From 78d353bf41705d9a4ebf6047592fdcfd537b5370 Mon Sep 17 00:00:00 2001
From: Christoph Gerum <christoph.gerum@uni-tuebingen.de>
Date: Thu, 16 May 2024 12:46:26 +0200
Subject: [PATCH] Add a pickle dataset, that contains predetermined batches

---
 experiments/test_pickle_set/README.md         | 40 +++++++++
 experiments/test_pickle_set/config.yaml       | 28 ++++++
 experiments/test_pickle_set/create_sample.py  | 50 +++++++++++
 .../dataset/test_pickle_set.yaml              | 11 +++
 hannah/datasets/base.py                       | 14 +--
 hannah/modules/base.py                        | 90 +++++++++++++------
 hannah/modules/classifier.py                  |  5 +-
 hannah/modules/vision/base.py                 | 62 +------------
 8 files changed, 206 insertions(+), 94 deletions(-)

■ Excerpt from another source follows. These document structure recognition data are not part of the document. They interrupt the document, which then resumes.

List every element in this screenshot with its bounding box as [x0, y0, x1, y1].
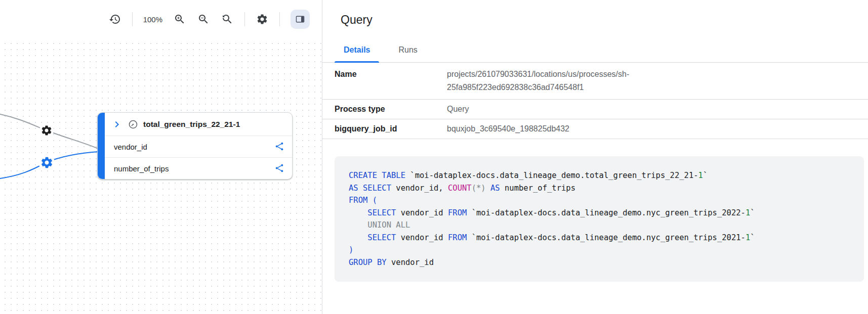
process-node-gear[interactable]	[39, 123, 54, 138]
detail-value: projects/261079033631/locations/us/proce…	[447, 63, 751, 99]
tab-label: Details	[344, 46, 370, 54]
lineage-canvas[interactable]: total_green_trips_22_21-1 vendor_id numb…	[0, 38, 322, 314]
lineage-region: 100%	[0, 0, 322, 314]
details-table: Name projects/261079033631/locations/us/…	[322, 63, 868, 139]
zoom-in-icon	[174, 13, 186, 25]
code-line: SELECT vendor_id FROM `moi-dataplex-docs…	[349, 232, 852, 244]
detail-label: Process type	[335, 100, 447, 119]
tab-details[interactable]: Details	[335, 40, 379, 62]
code-line: )	[349, 244, 852, 256]
details-panel: Query Details Runs Name projects/2610790…	[322, 0, 868, 314]
toolbar-divider	[279, 12, 280, 26]
detail-label: Name	[335, 63, 447, 86]
side-panel-toggle-button[interactable]	[291, 10, 310, 29]
panel-title: Query	[341, 12, 868, 27]
lineage-icon	[274, 141, 285, 152]
sql-code-block: CREATE TABLE `moi-dataplex-docs.data_lin…	[335, 156, 864, 282]
node-field-row[interactable]: vendor_id	[105, 136, 292, 157]
field-label: number_of_trips	[114, 164, 274, 173]
process-gear-icon	[40, 124, 53, 137]
zoom-reset-icon	[221, 13, 233, 25]
zoom-level-label: 100%	[143, 15, 162, 24]
tabs: Details Runs	[322, 40, 868, 63]
node-field-row[interactable]: number_of_trips	[105, 157, 292, 179]
zoom-out-icon	[197, 13, 210, 25]
code-line: FROM (	[349, 194, 852, 207]
node-title: total_green_trips_22_21-1	[143, 120, 240, 129]
zoom-in-button[interactable]	[173, 13, 186, 26]
detail-row: Name projects/261079033631/locations/us/…	[322, 63, 868, 100]
node-accent-bar	[98, 113, 105, 179]
detail-row: bigquery_job_id bquxjob_3c69540e_198825d…	[322, 119, 868, 139]
zoom-reset-button[interactable]	[221, 13, 234, 26]
code-line: CREATE TABLE `moi-dataplex-docs.data_lin…	[349, 169, 852, 182]
selected-process-node-gear[interactable]	[38, 154, 55, 170]
zoom-out-button[interactable]	[197, 13, 210, 26]
process-gear-icon	[40, 156, 54, 169]
field-lineage-button[interactable]	[274, 163, 285, 174]
detail-value: Query	[447, 100, 469, 119]
code-line: SELECT vendor_id FROM `moi-dataplex-docs…	[349, 207, 852, 219]
code-line: GROUP BY vendor_id	[349, 256, 852, 269]
toolbar-divider	[244, 12, 245, 26]
node-card-header: total_green_trips_22_21-1	[105, 113, 292, 136]
settings-gear-icon	[256, 13, 268, 25]
field-label: vendor_id	[114, 143, 274, 151]
code-line: AS SELECT vendor_id, COUNT(*) AS number_…	[349, 182, 852, 195]
sql-code: CREATE TABLE `moi-dataplex-docs.data_lin…	[349, 169, 852, 268]
side-panel-icon	[295, 14, 306, 25]
graph-settings-button[interactable]	[256, 13, 269, 26]
toolbar-divider	[132, 12, 133, 26]
tab-label: Runs	[398, 46, 417, 54]
code-line: UNION ALL	[349, 219, 852, 232]
lineage-icon	[274, 163, 285, 173]
table-node-card[interactable]: total_green_trips_22_21-1 vendor_id numb…	[97, 112, 293, 180]
expand-chevron-icon	[111, 118, 123, 130]
detail-label: bigquery_job_id	[335, 119, 447, 139]
field-lineage-button[interactable]	[274, 141, 285, 152]
lineage-toolbar: 100%	[0, 0, 322, 38]
history-button[interactable]	[108, 13, 121, 26]
detail-row: Process type Query	[322, 100, 868, 119]
node-card-body: total_green_trips_22_21-1 vendor_id numb…	[105, 113, 292, 179]
expand-node-button[interactable]	[111, 118, 123, 130]
detail-value: bquxjob_3c69540e_198825db432	[447, 119, 569, 139]
history-icon	[109, 13, 121, 25]
table-icon	[128, 119, 139, 130]
tab-runs[interactable]: Runs	[389, 40, 426, 62]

 create mode 100644 experiments/test_pickle_set/README.md
 create mode 100644 experiments/test_pickle_set/config.yaml
 create mode 100644 experiments/test_pickle_set/create_sample.py
 create mode 100644 experiments/test_pickle_set/dataset/test_pickle_set.yaml

diff --git a/experiments/test_pickle_set/README.md b/experiments/test_pickle_set/README.md
new file mode 100644
index 00000000..62c1f398
--- /dev/null
+++ b/experiments/test_pickle_set/README.md
@@ -0,0 +1,40 @@
+<!--
+Copyright (c) 2024 Hannah contributors.
+
+This file is part of hannah.
+See https://github.com/ekut-es/hannah for further info.
+
+Licensed under the Apache License, Version 2.0 (the "License");
+you may not use this file except in compliance with the License.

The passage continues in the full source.